O Ministério Público do Amazonas afirmou que não proibiu o delegado responsável pelo caso Benício de conceder entrevistas e que houve apenas uma orientação, sem caráter obrigatório.
A manifestação foi divulgada após repercussão de que o órgão teria recomendado que a autoridade policial evitasse falar sobre o caso. Em nota, o MP esclareceu que “não houve determinação” nesse sentido.
Segundo o órgão, no despacho mais recente houve apenas a prorrogação do prazo para conclusão do inquérito, que está em fase final, além de uma solicitação para que o delegado evitasse entrevistas neste momento.

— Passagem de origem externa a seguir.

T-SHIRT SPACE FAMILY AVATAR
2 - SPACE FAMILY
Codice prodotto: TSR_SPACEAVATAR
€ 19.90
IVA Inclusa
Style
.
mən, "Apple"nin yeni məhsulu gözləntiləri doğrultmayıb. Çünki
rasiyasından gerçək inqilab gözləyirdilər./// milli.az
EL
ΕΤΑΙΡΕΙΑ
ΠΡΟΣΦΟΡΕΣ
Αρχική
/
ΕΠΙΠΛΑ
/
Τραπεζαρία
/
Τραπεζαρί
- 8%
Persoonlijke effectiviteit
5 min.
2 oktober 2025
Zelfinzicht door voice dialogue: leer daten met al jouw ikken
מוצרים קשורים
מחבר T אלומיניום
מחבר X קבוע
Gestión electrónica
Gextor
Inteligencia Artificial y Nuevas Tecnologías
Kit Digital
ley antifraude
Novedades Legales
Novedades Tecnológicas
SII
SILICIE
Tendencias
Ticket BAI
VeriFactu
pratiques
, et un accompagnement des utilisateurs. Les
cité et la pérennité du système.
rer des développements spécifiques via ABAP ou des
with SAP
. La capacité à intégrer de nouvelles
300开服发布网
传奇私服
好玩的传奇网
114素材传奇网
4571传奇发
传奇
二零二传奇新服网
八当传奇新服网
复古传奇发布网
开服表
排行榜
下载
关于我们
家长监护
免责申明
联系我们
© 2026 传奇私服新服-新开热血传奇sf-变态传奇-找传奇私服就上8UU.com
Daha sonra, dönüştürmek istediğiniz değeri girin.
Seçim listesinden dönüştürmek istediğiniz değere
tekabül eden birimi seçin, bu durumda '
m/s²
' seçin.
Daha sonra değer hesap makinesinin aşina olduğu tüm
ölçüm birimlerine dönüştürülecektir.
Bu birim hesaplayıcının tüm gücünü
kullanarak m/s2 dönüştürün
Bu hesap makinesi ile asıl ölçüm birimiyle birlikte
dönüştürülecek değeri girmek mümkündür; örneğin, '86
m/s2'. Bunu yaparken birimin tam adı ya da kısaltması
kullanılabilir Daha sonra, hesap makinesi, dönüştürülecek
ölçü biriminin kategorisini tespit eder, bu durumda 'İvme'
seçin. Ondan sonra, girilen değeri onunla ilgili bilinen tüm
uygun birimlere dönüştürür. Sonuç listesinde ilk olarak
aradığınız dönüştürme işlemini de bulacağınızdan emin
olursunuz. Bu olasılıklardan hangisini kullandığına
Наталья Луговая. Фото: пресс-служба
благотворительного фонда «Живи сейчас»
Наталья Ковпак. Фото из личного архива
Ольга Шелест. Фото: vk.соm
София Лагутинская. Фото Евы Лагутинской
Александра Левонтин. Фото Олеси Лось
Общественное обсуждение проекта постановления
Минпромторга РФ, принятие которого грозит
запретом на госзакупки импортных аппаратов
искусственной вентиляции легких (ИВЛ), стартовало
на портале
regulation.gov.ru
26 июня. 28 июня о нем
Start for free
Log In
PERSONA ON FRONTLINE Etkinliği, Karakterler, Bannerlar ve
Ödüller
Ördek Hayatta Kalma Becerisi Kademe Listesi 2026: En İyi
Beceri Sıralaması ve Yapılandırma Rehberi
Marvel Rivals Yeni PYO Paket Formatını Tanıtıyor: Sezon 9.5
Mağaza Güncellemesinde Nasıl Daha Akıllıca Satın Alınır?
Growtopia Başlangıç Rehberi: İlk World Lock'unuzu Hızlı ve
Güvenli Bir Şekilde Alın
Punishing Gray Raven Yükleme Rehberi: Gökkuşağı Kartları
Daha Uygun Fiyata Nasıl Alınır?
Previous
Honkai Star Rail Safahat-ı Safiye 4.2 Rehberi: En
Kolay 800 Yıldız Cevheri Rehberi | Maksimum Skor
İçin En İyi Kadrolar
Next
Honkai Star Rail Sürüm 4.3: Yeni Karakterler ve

De acordo com o MP, a medida tem caráter cautelar e busca preservar o andamento da investigação, especialmente diante de pedidos da defesa para afastamento da autoridade policial.
O órgão também destacou que a orientação não impede o delegado de se manifestar e não possui efeito obrigatório.
O inquérito investiga a morte de Benício Xavier de Freitas, de 7 anos, após atendimento no Hospital Santa Júlia, em Manaus. O caso segue sob sigilo.
Entenda o caso
O inquérito investiga a morte de uma criança de 7 anos, ocorrida em novembro do ano passado, após a aplicação de adrenalina durante atendimento no Hospital Santa Júlia, em Manaus.
Segundo a investigação, há indícios de erro na prescrição e na administração do medicamento, que teria sido aplicado por via intravenosa e em dosagem considerada inadequada.
As principais investigadas são a médica responsável pela prescrição e a técnica de enfermagem que aplicou a substância. Ambas foram afastadas das funções por 12 meses. Mais de 20 pessoas já foram ouvidas.
Além das condutas individuais, a Polícia Civil também apura possíveis falhas nos protocolos de segurança do hospital.